The CMS and AHIP are working with the National Quality Forum, medical specialty societies, employer groups, and consumer groups under an umbrella organization called the Core Quality Measures Collaborative. Together, they derived a set of measures that are “meaningful to patients, consumers, and physicians, while reducing variability in measure selection, collection burden, and cost,” the CMS noted in a fact sheet .
Involved medical specialty societies include the American Academy of Family Physicians, American College of Cardiology, American Heart Association, American College of Physicians, American Gastroenterological Association, HIV Medicine Association, Infectious Diseases Society of America, American Academy of Pediatrics, American Society of Clinical Oncology, and the American Medical Association.

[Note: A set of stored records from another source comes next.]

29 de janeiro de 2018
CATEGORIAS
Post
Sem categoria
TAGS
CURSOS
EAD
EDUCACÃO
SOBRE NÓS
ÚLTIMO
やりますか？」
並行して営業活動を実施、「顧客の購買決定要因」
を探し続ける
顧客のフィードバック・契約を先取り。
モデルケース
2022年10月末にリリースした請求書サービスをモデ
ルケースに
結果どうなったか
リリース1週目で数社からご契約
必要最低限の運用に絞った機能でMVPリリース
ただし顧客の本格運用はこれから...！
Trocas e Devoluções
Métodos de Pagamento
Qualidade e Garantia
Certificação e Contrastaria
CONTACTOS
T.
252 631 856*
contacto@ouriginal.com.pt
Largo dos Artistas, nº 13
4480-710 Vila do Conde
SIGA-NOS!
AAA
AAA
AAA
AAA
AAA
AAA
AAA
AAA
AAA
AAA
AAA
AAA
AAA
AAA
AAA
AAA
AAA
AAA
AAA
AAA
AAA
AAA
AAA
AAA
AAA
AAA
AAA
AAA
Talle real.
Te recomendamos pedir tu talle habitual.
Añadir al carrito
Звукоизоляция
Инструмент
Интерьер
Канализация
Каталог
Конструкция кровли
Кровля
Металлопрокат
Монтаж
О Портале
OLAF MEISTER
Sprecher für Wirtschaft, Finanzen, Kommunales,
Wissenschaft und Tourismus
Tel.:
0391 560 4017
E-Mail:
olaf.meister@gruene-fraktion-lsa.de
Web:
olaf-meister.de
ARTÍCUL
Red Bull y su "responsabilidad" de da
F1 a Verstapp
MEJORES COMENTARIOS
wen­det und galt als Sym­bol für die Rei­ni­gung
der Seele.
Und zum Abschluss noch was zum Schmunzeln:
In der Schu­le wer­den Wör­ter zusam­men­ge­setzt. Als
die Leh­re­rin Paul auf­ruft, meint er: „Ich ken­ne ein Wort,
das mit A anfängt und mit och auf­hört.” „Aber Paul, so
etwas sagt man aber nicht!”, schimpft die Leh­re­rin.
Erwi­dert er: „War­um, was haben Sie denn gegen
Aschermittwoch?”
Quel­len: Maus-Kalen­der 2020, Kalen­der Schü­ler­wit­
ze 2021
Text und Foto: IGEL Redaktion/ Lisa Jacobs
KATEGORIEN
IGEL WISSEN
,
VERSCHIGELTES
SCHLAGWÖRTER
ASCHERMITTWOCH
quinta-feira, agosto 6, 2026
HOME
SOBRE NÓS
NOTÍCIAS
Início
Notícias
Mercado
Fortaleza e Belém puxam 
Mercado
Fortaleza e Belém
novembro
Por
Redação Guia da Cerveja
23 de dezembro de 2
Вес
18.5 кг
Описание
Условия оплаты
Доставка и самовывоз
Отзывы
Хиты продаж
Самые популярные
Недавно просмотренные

The collaborative announced core measures in seven areas: accountable care organizations/patient centered medical homes/primary care , cardiology , gastroenterology , HIV and hepatitis C , medical oncology , obstetrics and gynecology, and orthopedics . Measures in additional areas will be released in the future and the core sets will be reviewed and updated on a regular basis.
“I think [this collaboration] strikes the best balance between what is feasible and what is desirable,” Dr. Ziad Gellad, chair of the AGA Quality Measures Committee , said in an interview.
For Medicare, Medicaid, and other public programs, the measure sets will be implemented and updated through the physician fee schedule in the coming Merit-Based Incentive Payment System (MIPS) and alternative payment models (APMs). Private payers are expected to begin implementing these quality measures as physician contracts come up for renewal.
“I think one of the biggest challenges will be how to collect these measures, because the decision about what measures to include was only driven in part by the feasibility,” Dr. Gellad said. “A large part was driven by what are the best metrics and what are most important outcomes and processes to evaluate. I think in terms of feasibility, that is going to be the next important question. How do you improve the feasibility of these measurements in practice?”
Electronic health records will play an integral part, as a FAQ released by AHIP notes that several of the measures “require that clinical data be extracted from EHRs or registries or be self-reported by clinicians.” It adds that clinicians and payers “will need to work together to create a reporting infrastructure for such measures” in areas where it is currently lacking.